Тожество моего сознания — синтетическое, то есть алогичное тожество различного, тожество не того же самого. Это дар мне Бога, дар, который я не могу принять, потому что мне, как сотворенному, он не по силам, и не могу не принять, потому что я уже получил его. Тогда этот дар мне — реальное синтетическое тожество самосознания, видение видения в видении меня Богом — в грехе и рефлексии повредился и является мне в форме изменчивости и прехождения, во временной форме. Мое самосознание настолько извращено в невозможности ни принять, ни не принять Божественный дар мне, что в рефлексии именно изменчивость и прехождение я принимаю за содержание и сущность своей души, а единство для меня только абстрактная форма; причем в рефлексии это единство настолько опустошено, что стало только аналитическим тожеством понятия, полюсом интенциального отношения — трансцендентальным ничто. Тогда души и вообще нет. А так как моя инвариантность абсолютна, то есть не подчинена законам времени, то если душа не бессмертна, то ее вообще нет, есть только смена психических состояний. Нет и видения видения, а значит, и видения невидения. Но тогда нет и ощущения вины и сознания греха, нет и стыда, и раскаяния, и покаяния. Тогда на меня не смотрел бы мой пустой, невидящий, чужой взгляд.
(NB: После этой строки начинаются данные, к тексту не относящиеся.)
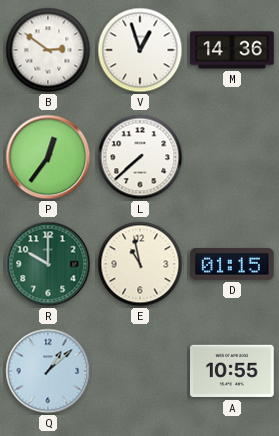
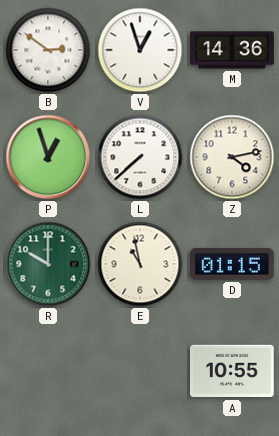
P: 12:36 -> 12:57
Z: none -> 4:13
Q: 1:08 -> none
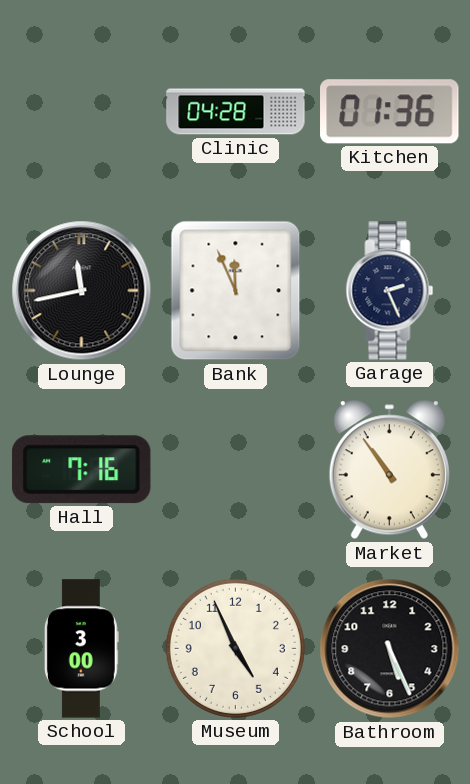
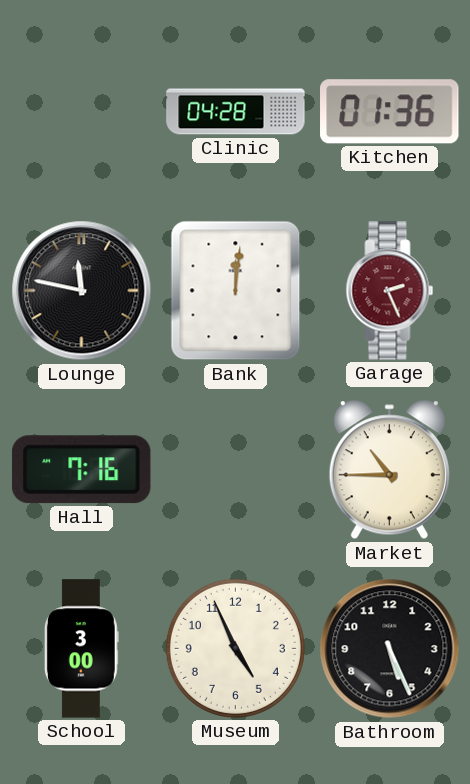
Lounge: 11:43 -> 11:47
Bank: 11:56 -> 12:01
Garage dial: navy -> burgundy
Market: 10:54 -> 10:45
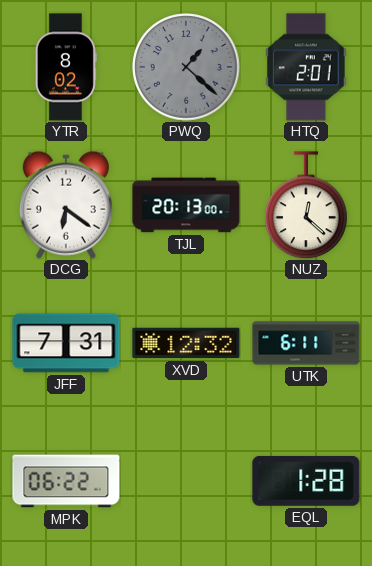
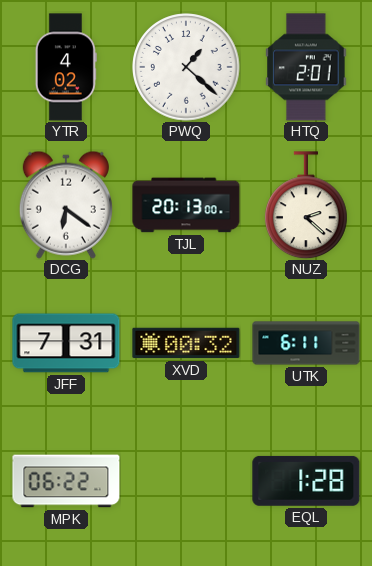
YTR: 8:02 -> 4:02
PWQ dial: grey -> white
NUZ: 12:22 -> 2:22
XVD: 12:32 -> 00:32
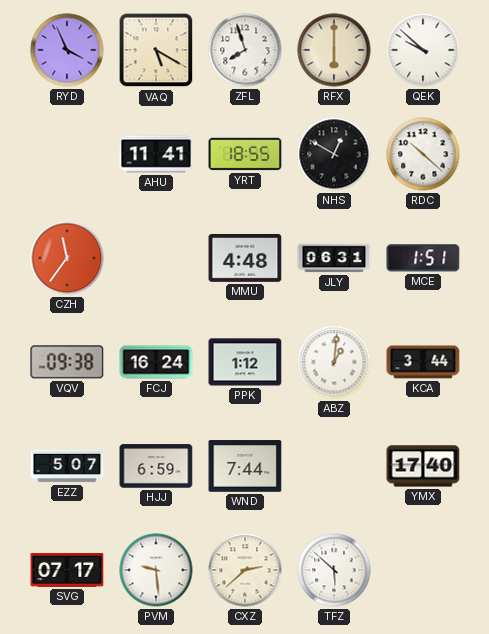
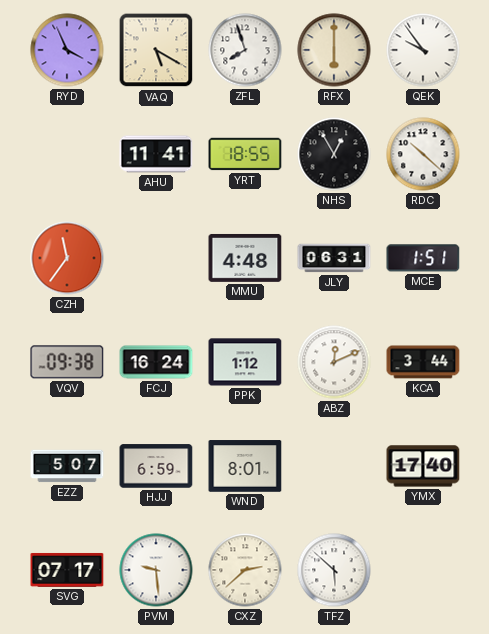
QEK: 9:52 -> 9:54
NHS: 12:50 -> 12:55
ABZ: 1:01 -> 12:11
WND: 7:44 -> 8:01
Пустой невидящий взгляд опустошает меня, я теряю себя самого: я — не я. Но как я могу сказать: я — не я? Кто я, который не я? Кто я, говорящий себе самому: я — не я? Ведь это не абстрактные теории, не слова, я вижу это, все время вижу в страшном, опустошенном взгляде, не оставляющем меня. Это видит каждый человек, если внимательно посмотрит на себя, если у него хватит смелости взглянуть на себя самого.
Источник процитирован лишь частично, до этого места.